Everybody worships; everybody has a ‘temple,’ but not every table is a temple; not every meal is an ‘idol feast’ — not every one of our meals is ‘the Lord’s supper’ — we are called to share a table with all sorts of people. Like Jesus did.
The third table
Fitch says our practices at these first two tables also shape how we operate in situations where we are guests — and I’d suggest where we are co-hosts (those times where it is not so clear that hospitality is being extended, but where participation at a table is mutual). When we eat as guests, with our neighbours, like Jesus with both the Pharisees and the tax collectors, our eating does not signify that we belong to their ways of seeing the world, we eat as those who belong to another table, bringing the virtues and values shaped by experiencing that love and hospitality, and being prepared to lovingly challenge the sin of those we eat with, but also to invite them to enjoy a taste of God’s hospitality at the other two tables.

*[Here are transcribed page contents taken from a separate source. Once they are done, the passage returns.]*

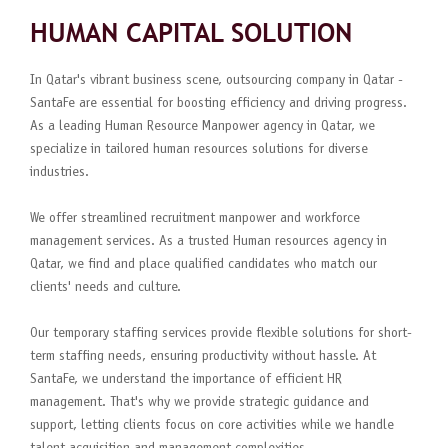
HUMAN CAPITAL SOLUTION
In Qatar's vibrant business scene, outsourcing company in Qatar -
SantaFe are essential for boosting efficiency and driving progress.
As a leading Human Resource Manpower agency in Qatar, we
specialize in tailored human resources solutions for diverse
industries.
We offer streamlined recruitment manpower and workforce
management services. As a trusted Human resources agency in
Qatar, we find and place qualified candidates who match our
clients' needs and culture.
Our temporary staffing services provide flexible solutions for short-
term staffing needs, ensuring productivity without hassle. At
SantaFe, we understand the importance of efficient HR
management. That's why we provide strategic guidance and
support, letting clients focus on core activities while we handle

The tables and the institutional church
When it comes to public, institutional, Christianity, church institutions or organisations decide who and how the first table operates — whether it is open to all without prior expression of faith and an indication of belonging to God’s people, or fenced; normally requiring baptism or membership in a particular community.
Church institutions, through their leadership and history (depending on the structure of the church), “discern the body” and decide what marks out someone as ‘included’ in the body or not — this can be justified along the lines of the church having the keys to the kingdom, or the table. If the church is to be an institution, as it has become through history, someone or some set of rules, ends up guiding the use of these keys or access to the table.

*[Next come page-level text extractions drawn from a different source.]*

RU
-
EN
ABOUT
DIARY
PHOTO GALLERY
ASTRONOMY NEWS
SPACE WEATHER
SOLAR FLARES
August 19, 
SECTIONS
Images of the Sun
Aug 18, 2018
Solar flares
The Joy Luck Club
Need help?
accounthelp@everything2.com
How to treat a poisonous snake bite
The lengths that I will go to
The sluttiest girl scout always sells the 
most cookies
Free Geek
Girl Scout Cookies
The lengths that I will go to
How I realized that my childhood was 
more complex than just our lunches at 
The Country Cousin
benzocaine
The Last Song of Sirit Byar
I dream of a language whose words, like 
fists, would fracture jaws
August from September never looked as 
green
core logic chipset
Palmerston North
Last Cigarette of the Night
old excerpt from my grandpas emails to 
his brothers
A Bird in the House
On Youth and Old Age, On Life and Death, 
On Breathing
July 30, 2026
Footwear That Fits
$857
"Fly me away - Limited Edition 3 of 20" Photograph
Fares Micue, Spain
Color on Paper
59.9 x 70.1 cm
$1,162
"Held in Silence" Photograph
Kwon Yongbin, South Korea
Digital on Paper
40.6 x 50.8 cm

Different church communities, and different denominations, apply all sorts of different standards on who is seen to be part of the body — the line is drawn through discernment. This seems to be a totally normal function of our creaturely limits and church history. There are significant disagreements within the church — amongst Christians — around significant questions such that some churches would not let me share at their table, while I am given (by ‘ordination’) the ability to decide who gets to participate at this table in our community.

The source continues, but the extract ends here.